[Instructions for the task] From the line containing "字化运营。一、硬件安装：" to the final line of the material below, return every line exactly. Do not include pictures.

[Stored data]
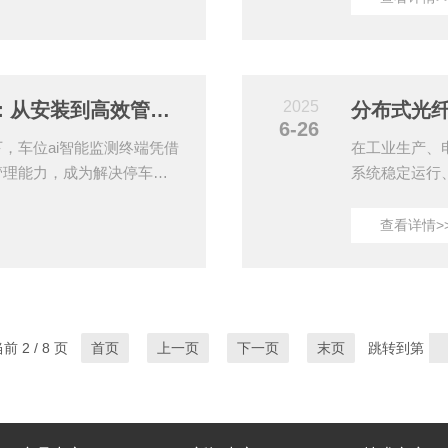
部结构的“可视化”检测，成
缆、变压器等
心作用一：穿透复杂结构，
发设备损坏、
射线机）虽能穿透材料，但存
能够沿着电缆
探伤仪则依赖耦合剂且对操
过实时获取电
2025
车位ai智能监测终端使用指南：从安装到高效管理的全流程解析
预警潜在故障..
6-26
，车位ai智能监测终端凭借
在工业生产、
管理能力，成为解决停车
系统稳定运行
其安装部署、功能配置与日常
统作为一种先
字化运营。一、硬件安装：
供了高效、精
查看详情>
正上方2.5-3.5米高的位置
测，实现全域
覆盖整个车位且无遮挡。使
取离散点的温
±2°，避免图像倾斜影响识
布式光纤在线
...
效应来感知温
路径实现连续的
前 2 / 8 页
首页
上一页
下一页
末页
跳转到第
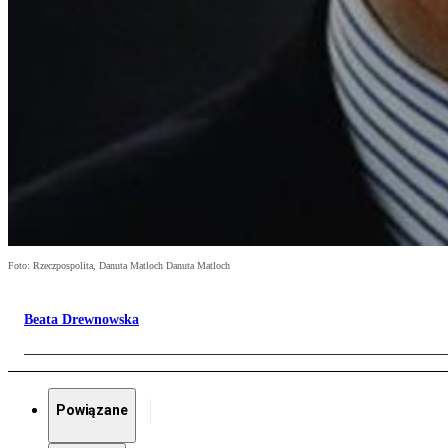
Foto: Rzeczpospolita, Danuta Matloch Danuta Matloch
Beata Drewnowska
Powiązane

[Answer for the task]
字化运营。一、硬件安装：
供了高效、精
查看详情>
正上方2.5-3.5米高的位置
测，实现全域
覆盖整个车位且无遮挡。使
取离散点的温
±2°，避免图像倾斜影响识
布式光纤在线
...
效应来感知温
路径实现连续的
前 2 / 8 页
首页
上一页
下一页
末页
跳转到第
Foto: Rzeczpospolita, Danuta Matloch Danuta Matloch
Beata Drewnowska
Powiązane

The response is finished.